Japan’s Largest Confectioner Morinaga & Co. Ends ‘Cruel and Archaic’ Animal Testing

Japan's Largest Confectioner Morinaga & Co. Ends 'Cruel and Archaic' Animal Testing

Japan’s largest confectioner Morinaga & Co. just announced plans to end all animal testing not required by law. The decision was made following conversations with the largest animal rights organization in the world, People for the Ethical Treatment of Animals (PETA).

Morinaga & Co. has been in business for more than 100 years selling candy, soft drinks, and ice cream. It is also the brand behind the popular candy HI-CHEW, sold in the United States.

Previously, the company conducted “cruel and archaic tests,” writes PETA, to put forward health claims about its food items.
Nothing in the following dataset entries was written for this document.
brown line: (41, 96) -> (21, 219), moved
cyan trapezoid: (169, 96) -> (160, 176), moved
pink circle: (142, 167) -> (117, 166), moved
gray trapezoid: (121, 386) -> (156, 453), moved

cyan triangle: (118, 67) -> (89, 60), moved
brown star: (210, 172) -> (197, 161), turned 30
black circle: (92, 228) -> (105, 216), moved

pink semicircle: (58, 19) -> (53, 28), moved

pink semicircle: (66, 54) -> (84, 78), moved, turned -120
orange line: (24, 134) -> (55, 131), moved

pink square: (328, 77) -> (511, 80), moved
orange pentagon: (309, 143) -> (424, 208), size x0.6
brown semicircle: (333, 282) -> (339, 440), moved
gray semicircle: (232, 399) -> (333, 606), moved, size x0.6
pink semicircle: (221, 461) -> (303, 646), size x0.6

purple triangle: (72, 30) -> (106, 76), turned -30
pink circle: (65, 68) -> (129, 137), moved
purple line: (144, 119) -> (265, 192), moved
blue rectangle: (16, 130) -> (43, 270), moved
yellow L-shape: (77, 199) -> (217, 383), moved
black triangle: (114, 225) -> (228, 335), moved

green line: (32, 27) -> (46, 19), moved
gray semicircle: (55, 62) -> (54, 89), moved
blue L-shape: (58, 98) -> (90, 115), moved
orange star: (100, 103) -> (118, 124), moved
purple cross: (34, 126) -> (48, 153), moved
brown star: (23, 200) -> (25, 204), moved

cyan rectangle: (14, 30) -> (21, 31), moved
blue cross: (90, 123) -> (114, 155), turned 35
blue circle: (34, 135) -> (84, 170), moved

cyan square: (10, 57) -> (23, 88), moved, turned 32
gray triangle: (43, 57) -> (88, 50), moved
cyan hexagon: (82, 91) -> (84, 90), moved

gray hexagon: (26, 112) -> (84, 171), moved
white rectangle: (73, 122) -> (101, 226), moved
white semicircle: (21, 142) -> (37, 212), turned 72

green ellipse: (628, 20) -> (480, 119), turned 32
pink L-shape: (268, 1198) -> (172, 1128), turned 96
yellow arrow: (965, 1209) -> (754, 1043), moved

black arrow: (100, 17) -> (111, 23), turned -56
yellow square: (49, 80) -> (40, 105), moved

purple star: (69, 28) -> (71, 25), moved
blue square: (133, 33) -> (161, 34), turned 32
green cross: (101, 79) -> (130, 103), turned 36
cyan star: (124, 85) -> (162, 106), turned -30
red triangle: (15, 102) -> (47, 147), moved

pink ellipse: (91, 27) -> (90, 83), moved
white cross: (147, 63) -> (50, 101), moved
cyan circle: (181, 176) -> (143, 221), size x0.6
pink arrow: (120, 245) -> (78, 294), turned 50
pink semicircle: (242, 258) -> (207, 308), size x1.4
Morinaga & Co. has published its experiments in the past, revealing that it force-fed, starved, irradiated, and injected nearly 100 mice and rats. The animals were then killed by cervical dislocation (whereby the neck is broken) and dissected.

PETA reached out to the candy company urging it to reconsider its experimentation, highlighting that the tests are not required by law, the results cannot be applied to humans, and the ingredients being tested — like passion fruit seed extract, aloe vera, and grape extract — hold no toxicity concerns. “In effect, there was no reason the tests couldn’t be conducted using human subjects or other high-tech, non-animal testing methods,” the animal rights group said.

As a result, Morinaga & Co. pledged to no longer engage in animal testing, joining many other brands that have made similar promises. Global personal care brand Dove recently announced it had gained a PETA cruelty-free certification. Similarly, the largest producer of ramen noodles in North America ended its tests on animals, as did three other major food and beverage companies.

A growing number of studies prove that consumers prefer products that are not tested on animals. Previous research uncovered that 72 percent of people find animal testing to be “inhumane or unethical.” And in October, The Body Shop delivered a petition to the United Nations that boasted 8.3 million signatures, urging the UN to end cosmetic animal testing around the globe.

As well as the animal cruelty involved in experimentation, animal testing is said to be an ineffective way of predicting human reaction to products, only doing so 40 to 60 percent of the time.